Figure 4.3 shows the stated religion for Devon residents in the 2011 Census, with 61% stating they were Christian, 29% stating they had no religion and 8% choosing not to state their religion in the Census. 11,884 people had a religion other than Christian with the largest faiths being Muslim (3,091) and Buddhist (2,726).
Figure 4.3, Population by Religion or Belief, Devon, 2011
Source: 2011 Census
Health, Care and Wellbeing Needs
The impacts of religious belief on mental health are generally positive, with the strongest association being the link between religious belief and a reduction in depression, as well as reduced anxiety and suicide risk, and to a lesser extent, reduced psychotic disorders. Religious belief was also found to be important in helping people to recover from traumatic events.

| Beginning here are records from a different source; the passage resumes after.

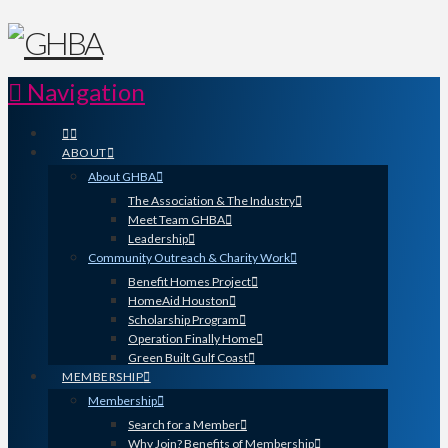
Navigation
ABOUT
About GHBA
The Association & The Industry
Meet Team GHBA
Leadership
Community Outreach & Charity Work
Benefit Homes Project
HomeAid Houston
Scholarship Program
Operation Finally Home
Green Built Gulf Coast
MEMBERSHIP
Membership
Search for a Member
Why Join? Benefits of Membership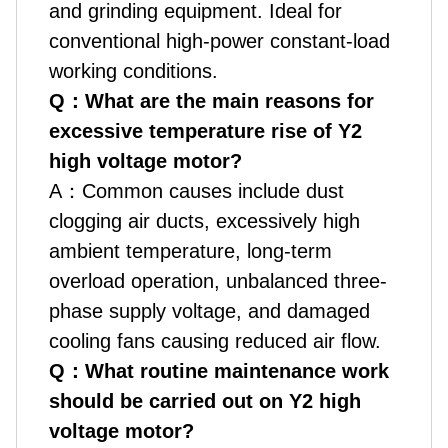
and grinding equipment. Ideal for
conventional high-power constant-load
working conditions.
Q
：
What are the main reasons for
excessive temperature rise of Y2
high voltage motor?
A
：
Common causes include dust
clogging air ducts, excessively high
ambient temperature, long-term
overload operation, unbalanced three-
phase supply voltage, and damaged
cooling fans causing reduced air flow.
Q
：
What routine maintenance work
should be carried out on Y2 high
voltage motor?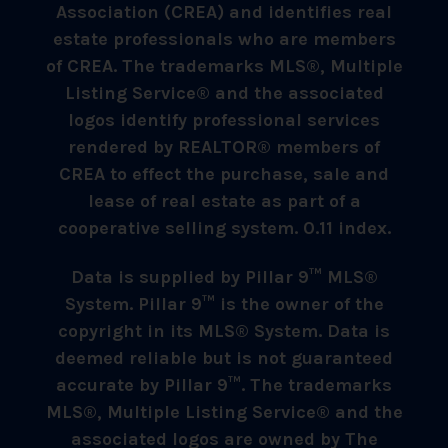
Association (CREA) and identifies real
estate professionals who are members
of CREA. The trademarks MLS®, Multiple
Listing Service® and the associated
logos identify professional services
rendered by REALTOR® members of
CREA to effect the purchase, sale and
lease of real estate as part of a
cooperative selling system. 0.11 index.
Data is supplied by Pillar 9™ MLS®
System. Pillar 9™ is the owner of the
copyright in its MLS® System. Data is
deemed reliable but is not guaranteed
accurate by Pillar 9™. The trademarks
MLS®, Multiple Listing Service® and the
associated logos are owned by The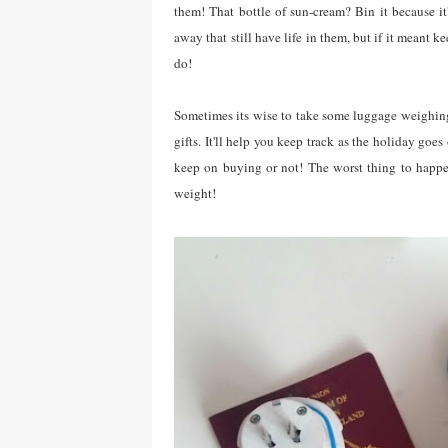
them! That bottle of sun-cream? Bin it because it
away that still have life in them, but if it meant 
do!
Sometimes its wise to take some luggage weighing 
gifts. It'll help you keep track as the holiday g
keep on buying or not! The worst thing to happen
weight!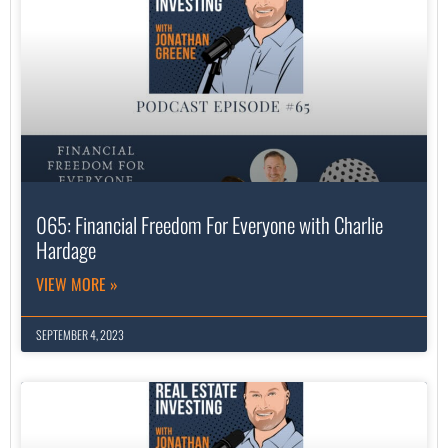
065: Financial Freedom For Everyone with Charlie
Hardage
VIEW MORE »
SEPTEMBER 4, 2023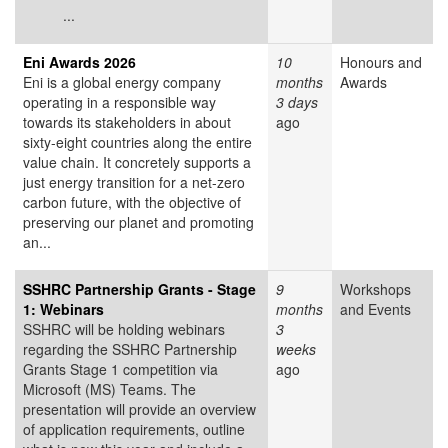
...
Eni Awards 2026
10
Honours and
Eni is a global energy company
months
Awards
operating in a responsible way
3 days
towards its stakeholders in about
ago
sixty-eight countries along the entire
value chain. It concretely supports a
just energy transition for a net-zero
carbon future, with the objective of
preserving our planet and promoting
an...
SSHRC Partnership Grants - Stage
9
Workshops
1: Webinars
months
and Events
SSHRC will be holding webinars
3
regarding the SSHRC Partnership
weeks
Grants Stage 1 competition via
ago
Microsoft (MS) Teams. The
presentation will provide an overview
of application requirements, outline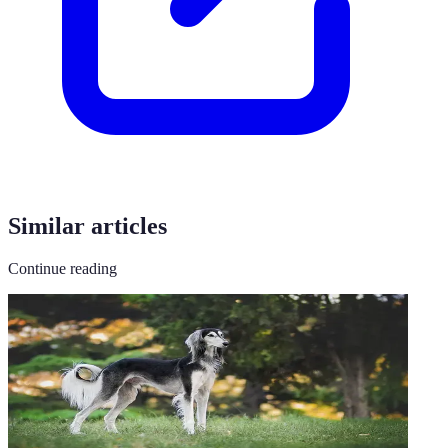
Similar articles
Continue reading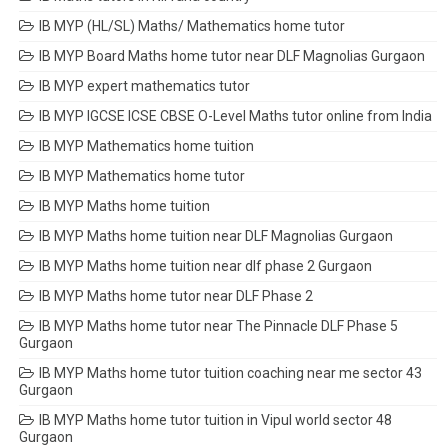
IB MYP (HL/SL) Maths/ Mathematics home tutor
IB MYP Board Maths home tutor near DLF Magnolias Gurgaon
IB MYP expert mathematics tutor
IB MYP IGCSE ICSE CBSE O-Level Maths tutor online from India
IB MYP Mathematics home tuition
IB MYP Mathematics home tutor
IB MYP Maths home tuition
IB MYP Maths home tuition near DLF Magnolias Gurgaon
IB MYP Maths home tuition near dlf phase 2 Gurgaon
IB MYP Maths home tutor near DLF Phase 2
IB MYP Maths home tutor near The Pinnacle DLF Phase 5
Gurgaon
IB MYP Maths home tutor tuition coaching near me sector 43
Gurgaon
IB MYP Maths home tutor tuition in Vipul world sector 48
Gurgaon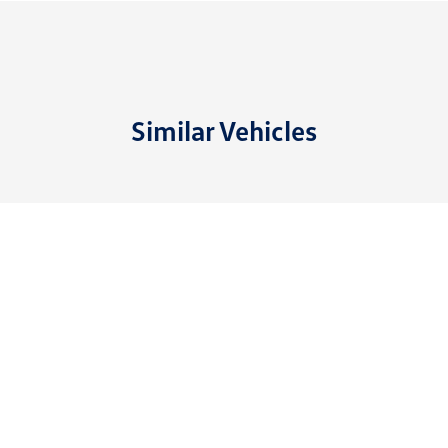
Similar Vehicles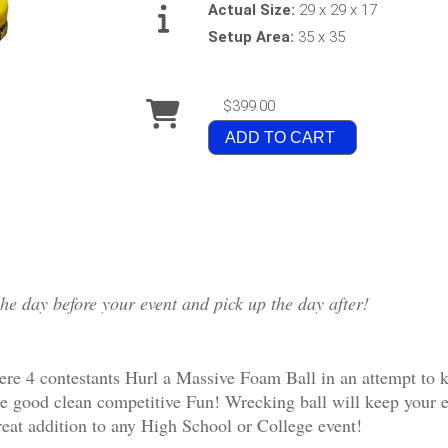
Actual Size:
29 x 29 x 17
Setup Area:
35 x 35
$399.00
ADD TO CART
the day before your event and pick up the day after!
e 4 contestants Hurl a Massive Foam Ball in an attempt to kno
me good clean competitive Fun! Wrecking ball will keep your e
great addition to any High School or College event!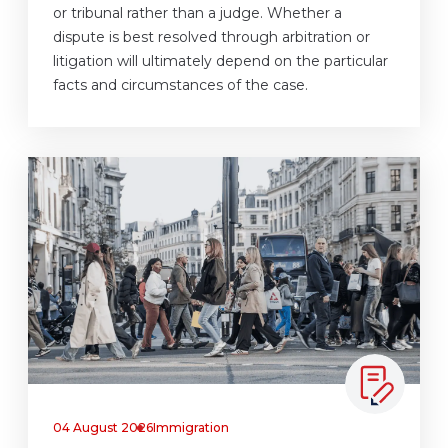
or tribunal rather than a judge. Whether a
dispute is best resolved through arbitration or
litigation will ultimately depend on the particular
facts and circumstances of the case.
04 August 2026
Immigration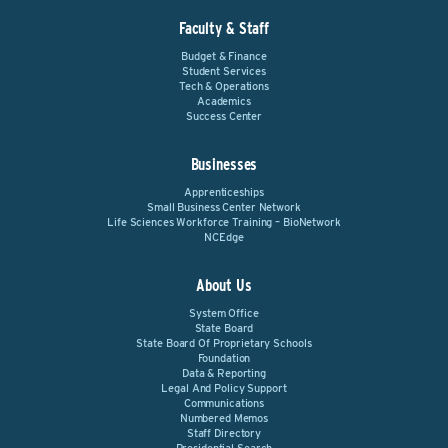
Faculty & Staff
Budget & Finance
Student Services
Tech & Operations
Academics
Success Center
Businesses
Apprenticeships
Small Business Center Network
Life Sciences Workforce Training – BioNetwork
NCEdge
About Us
System Office
State Board
State Board Of Proprietary Schools
Foundation
Data & Reporting
Legal And Policy Support
Communications
Numbered Memos
Staff Directory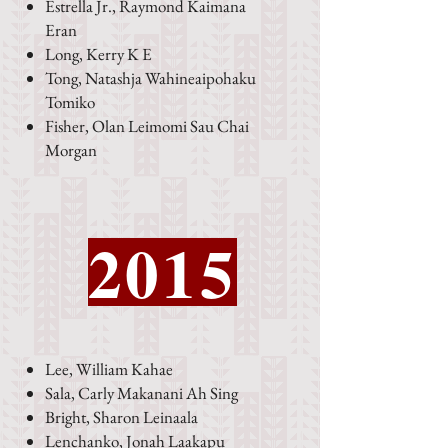
Estrella Jr., Raymond Kaimana
Eran
Long, Kerry K E
Tong, Natashja Wahineaipohaku
Tomiko
Fisher, Olan Leimomi Sau Chai
Morgan
2015
Lee, William Kahae
Sala, Carly Makanani Ah Sing
Bright, Sharon Leinaala
Lenchanko, Jonah Laakapu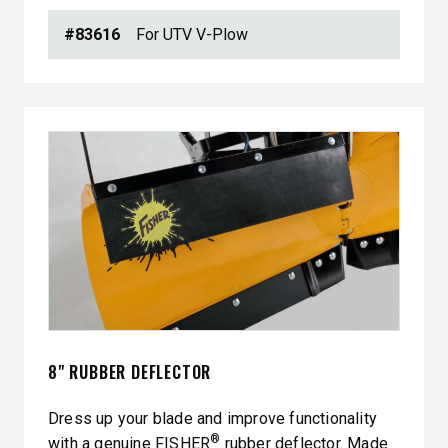
#83616
For UTV V-Plow
8" RUBBER DEFLECTOR
Dress up your blade and improve functionality
®
with a genuine FISHER
rubber deflector. Made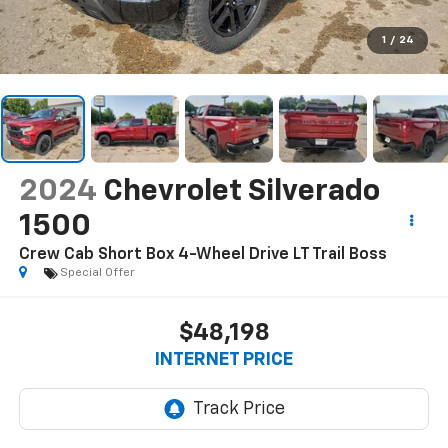
1
/
24
2024
Chevrolet Silverado
1500
Crew Cab Short Box 4-Wheel Drive LT Trail Boss
Special Offer
$48,198
INTERNET PRICE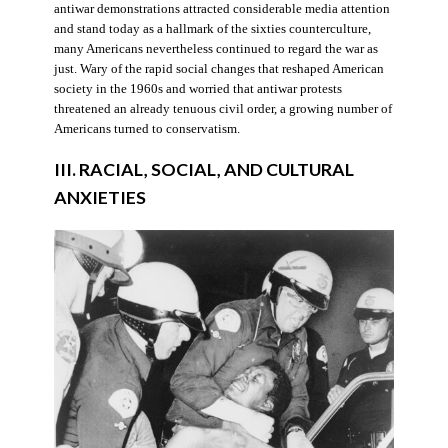
antiwar demonstrations attracted considerable media attention
and stand today as a hallmark of the sixties counterculture,
many Americans nevertheless continued to regard the war as
just. Wary of the rapid social changes that reshaped American
society in the 1960s and worried that antiwar protests
threatened an already tenuous civil order, a growing number of
Americans turned to conservatism.
III. RACIAL, SOCIAL, AND CULTURAL
ANXIETIES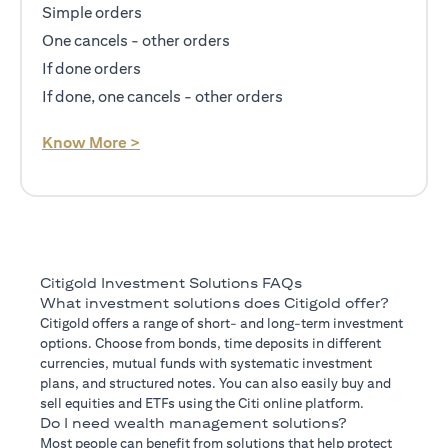
Simple orders
One cancels - other orders
If done orders
If done, one cancels - other orders
(opens in a new tab)
Know More >
Citigold Investment Solutions FAQs
What investment solutions does Citigold offer?
Citigold offers a range of short- and long-term investment
options. Choose from bonds, time deposits in different
currencies, mutual funds with systematic investment
plans, and structured notes. You can also easily buy and
sell equities and ETFs using the Citi online platform.
Do I need wealth management solutions?
Most people can benefit from solutions that help protect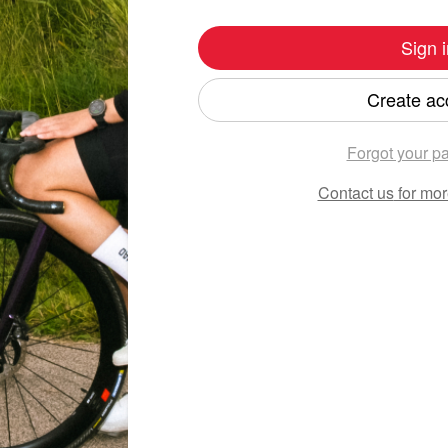
Sign i
Create ac
Forgot your p
Contact us
for mor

However, the way people translate their religious beliefs and practices to help them cope with life events (for example, if the coping strategy includes questioning the power of God, expressions of discontent with the congregation or clergy or punitive religious appraisals of negative situations) and the religious motivation of individuals (for example, to use religion to achieve other ends, such as status, security or social opportunities) can both have a negative impact on mental health.
Religious belief is associated with a reduced likelihood of engaging in risk behaviours such as alcohol and drug abuse and cigarette smoking. Reductions in the risk of suicide and certain risky behaviours are especially large for young people.
These positive effects may be negated by exposure to religious discrimination.